Walter Frederick Morris (31 May 1892 - 1969) was an English novelist, best known for his mystery novel, Bretherton (1929), set in World War I.

== Life ==
Morris was born in Norwich. He attended Norwich Grammar School and then went up to St Catharine's College, Cambridge, where he studied history. He served with the 8th Battalion of the Norfolk Regiment during World War I, initially as an infantryman, but he was soon commissioned as a temporary officer. He reached the rank of major by the age of 27, and was awarded the Military Cross. At the end of the war he was in command of the Cycle Battalion of the XIII Army Corps.

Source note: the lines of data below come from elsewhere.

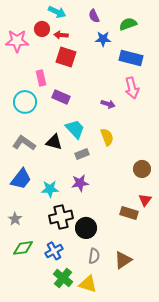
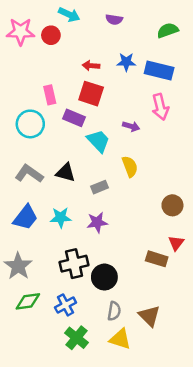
purple semicircle: (94, 16) -> (114, 19), turned -56
green semicircle: (128, 24) -> (168, 30), moved
red arrow: (61, 35) -> (91, 66), moved
blue star: (103, 39) -> (126, 62), moved
pink star: (17, 41) -> (21, 32), moved
red square: (66, 57) -> (91, 94), moved
cyan trapezoid: (75, 129) -> (98, 141), moved
cyan star: (50, 189) -> (61, 217), moved
gray star: (15, 219) -> (18, 266), size x1.6
brown triangle: (123, 260) -> (149, 316), turned -42
yellow triangle: (88, 284) -> (120, 339), moved

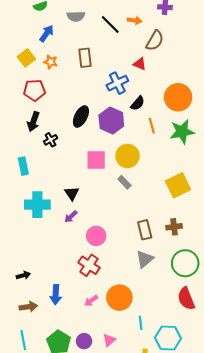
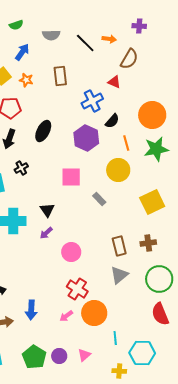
black ellipse: (81, 117) -> (43, 131), moved
black cross: (51, 140) -> (21, 168), moved
yellow circle: (127, 156) -> (118, 170), moved
red cross: (89, 265) -> (77, 289), moved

While serving in the occupation army of the Rhineland in 1919 he met Lewine Corney, and they married later that year. He took up teaching in 1920, first in Jersey, then from 1925 at St Benedict's Priory in Ealing, London.

Morris began writing novels in 1925. He served in World War II as the captain of a searchlight unit in Norfolk. After the war he worked for British Industrial Films Limited, still living in Ealing with his wife. After she died in 1965 he returned to Norwich to live with his two unmarried sisters. He died in 1969.

==Bretherton==
Critic A.C. Ward praised Bretherton as "an adventure-mystery war-novel with an admirably ingenious and leak-proof plot. This book combines a brilliant exercise of creative imagination with a remarkable ability to reproduce, vividly, first-hand experiences, and there is one brief battle-scene…which is memorable." (The Nineteen-Twenties, Literature and Ideas in the Post-War Decade, 1930, pp 163–4). Spy novelist Eric Ambler named the book as one of his top five spy stories (in the Afterword to the 1952 edition of his Epitaph for a Spy).

==List of works==
- Veteran Youth (as Corney Morris, c1927 Hodder & Stoughton)
- The British Empire (1927)
- Bretherton: Khaki or Field Grey? (1929 Geoffrey Bles) Published in United States as G.B (1929 Dodd, Mead)
- Behind the Lines (1930 Geoffrey Bles). Published in United States as The Strange Case of Gunner Rawley (1930 Dodd, Mead)
- Pagan (1931 Geoffrey Bles)
- The Hold-up (1933 Geoffrey Bles)
- Something to His Advantage (1935 Geoffrey Bles)
- Goring's First Case (as Peter Kippax, 1936 Michael Joseph)
- No Turning Back (1937 Michael Joseph)
- The Channel Mystery (1939)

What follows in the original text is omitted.